However, meet officials reportedly deemed the band an item of jewelry and disqualified Schmidt from the 100-meter competition. He had received an earlier warning regarding a chain around his neck upon checking into the meet. The National Federation of High School Associations "jewelry rule" states: "For the first violation, the competitor shall be required to remove the jewelry before further competition and be issued a warning that a subsequent violation shall result in a disqualification from the event."
Schmidt posted a picture of the band on Twitter along with his sentiments: "All of this talk over this."
Schmidt currently owns the fastest 100 time of the season in Oregon's Class 5A with a time of 10.46 seconds, according to The Oregonian.
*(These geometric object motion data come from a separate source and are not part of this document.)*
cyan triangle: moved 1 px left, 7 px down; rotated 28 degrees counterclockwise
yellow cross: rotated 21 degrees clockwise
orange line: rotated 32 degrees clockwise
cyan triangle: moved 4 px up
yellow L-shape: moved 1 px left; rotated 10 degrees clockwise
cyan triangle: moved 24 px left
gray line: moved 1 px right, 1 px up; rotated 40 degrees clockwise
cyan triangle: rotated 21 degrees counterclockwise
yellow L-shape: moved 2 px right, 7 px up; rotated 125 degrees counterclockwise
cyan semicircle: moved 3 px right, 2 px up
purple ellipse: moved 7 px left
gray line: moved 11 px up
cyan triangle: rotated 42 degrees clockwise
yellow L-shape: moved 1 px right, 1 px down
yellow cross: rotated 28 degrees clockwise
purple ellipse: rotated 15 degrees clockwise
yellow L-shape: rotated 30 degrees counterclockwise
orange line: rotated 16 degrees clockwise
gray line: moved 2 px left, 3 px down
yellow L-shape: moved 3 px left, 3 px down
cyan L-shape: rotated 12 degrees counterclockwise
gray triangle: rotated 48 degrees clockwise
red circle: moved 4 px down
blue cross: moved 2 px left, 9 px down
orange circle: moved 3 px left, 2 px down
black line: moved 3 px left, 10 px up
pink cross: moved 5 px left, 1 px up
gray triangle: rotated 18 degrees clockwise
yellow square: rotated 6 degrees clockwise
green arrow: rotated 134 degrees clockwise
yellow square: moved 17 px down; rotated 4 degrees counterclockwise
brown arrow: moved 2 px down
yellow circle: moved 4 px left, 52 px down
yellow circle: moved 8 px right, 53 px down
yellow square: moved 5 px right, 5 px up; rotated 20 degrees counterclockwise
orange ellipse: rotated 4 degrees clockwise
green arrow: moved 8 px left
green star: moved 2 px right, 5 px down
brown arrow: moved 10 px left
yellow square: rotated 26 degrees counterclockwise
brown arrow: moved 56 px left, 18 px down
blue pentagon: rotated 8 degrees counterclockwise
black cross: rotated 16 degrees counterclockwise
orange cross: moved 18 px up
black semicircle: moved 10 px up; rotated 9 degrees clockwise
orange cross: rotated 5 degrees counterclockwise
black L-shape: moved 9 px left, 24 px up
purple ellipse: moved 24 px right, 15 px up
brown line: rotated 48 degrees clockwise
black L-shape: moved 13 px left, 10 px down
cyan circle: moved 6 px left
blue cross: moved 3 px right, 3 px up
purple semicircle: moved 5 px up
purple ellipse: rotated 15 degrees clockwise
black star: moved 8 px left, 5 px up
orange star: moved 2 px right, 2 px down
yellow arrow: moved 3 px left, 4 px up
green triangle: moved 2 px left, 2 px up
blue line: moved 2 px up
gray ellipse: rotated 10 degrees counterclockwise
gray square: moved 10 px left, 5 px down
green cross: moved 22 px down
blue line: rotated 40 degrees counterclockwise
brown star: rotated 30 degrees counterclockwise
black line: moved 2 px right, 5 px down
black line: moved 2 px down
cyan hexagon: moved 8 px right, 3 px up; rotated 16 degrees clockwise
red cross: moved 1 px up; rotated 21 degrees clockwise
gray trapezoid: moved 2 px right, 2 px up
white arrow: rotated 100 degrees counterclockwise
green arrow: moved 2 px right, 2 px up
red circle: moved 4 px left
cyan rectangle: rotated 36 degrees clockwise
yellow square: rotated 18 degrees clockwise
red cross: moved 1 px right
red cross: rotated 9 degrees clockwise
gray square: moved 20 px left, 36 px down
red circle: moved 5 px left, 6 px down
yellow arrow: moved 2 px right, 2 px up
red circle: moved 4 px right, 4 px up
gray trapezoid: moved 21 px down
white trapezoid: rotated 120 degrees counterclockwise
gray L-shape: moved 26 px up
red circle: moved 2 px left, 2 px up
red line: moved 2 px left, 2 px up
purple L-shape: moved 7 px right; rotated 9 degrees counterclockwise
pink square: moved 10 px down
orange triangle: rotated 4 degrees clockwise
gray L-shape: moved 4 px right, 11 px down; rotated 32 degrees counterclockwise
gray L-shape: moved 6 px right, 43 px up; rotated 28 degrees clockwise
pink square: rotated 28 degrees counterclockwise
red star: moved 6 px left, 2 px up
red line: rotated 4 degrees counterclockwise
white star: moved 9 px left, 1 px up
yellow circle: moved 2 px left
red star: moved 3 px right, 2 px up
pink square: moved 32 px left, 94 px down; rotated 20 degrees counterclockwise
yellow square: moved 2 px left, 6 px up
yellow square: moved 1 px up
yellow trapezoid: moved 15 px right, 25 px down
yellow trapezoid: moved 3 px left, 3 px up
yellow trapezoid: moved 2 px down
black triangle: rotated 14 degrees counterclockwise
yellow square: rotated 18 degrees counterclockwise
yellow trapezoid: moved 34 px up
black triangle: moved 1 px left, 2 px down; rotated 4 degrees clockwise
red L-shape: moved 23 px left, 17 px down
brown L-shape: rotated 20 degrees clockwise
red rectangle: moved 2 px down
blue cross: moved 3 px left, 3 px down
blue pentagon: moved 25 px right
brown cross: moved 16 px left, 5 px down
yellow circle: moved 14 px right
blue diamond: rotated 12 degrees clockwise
While he did qualify for the state meet in both the 200 and long jump, he would not be able to compete in the 100 with a qualifying performance at the league meet.
A shadow of hope still remains for Schmidt. Relaying a conversation he had with meet director Audrea Shelley, who was reportedly occupied elsewhere during Schmidt's race, Churchill coach George Walcott told The Oregonian his star sprinter would be allowed to run a preliminary heat by himself on Friday, the second day of the meet's competition. As The Register-Guard notes, Schmidt would have to eclipse North Eugene sophomore Zach Haxby's eighth-place time of 11.65 seconds in order to qualify.
However, Shelley told The Register-Guard, "It's not a done deal." She will reportedly meet with meet, school and state association officials before making her decision. “You of course want to err on the side of the student,” Shelley added. “We also want to make sure the rules are followed and follow the protocol.”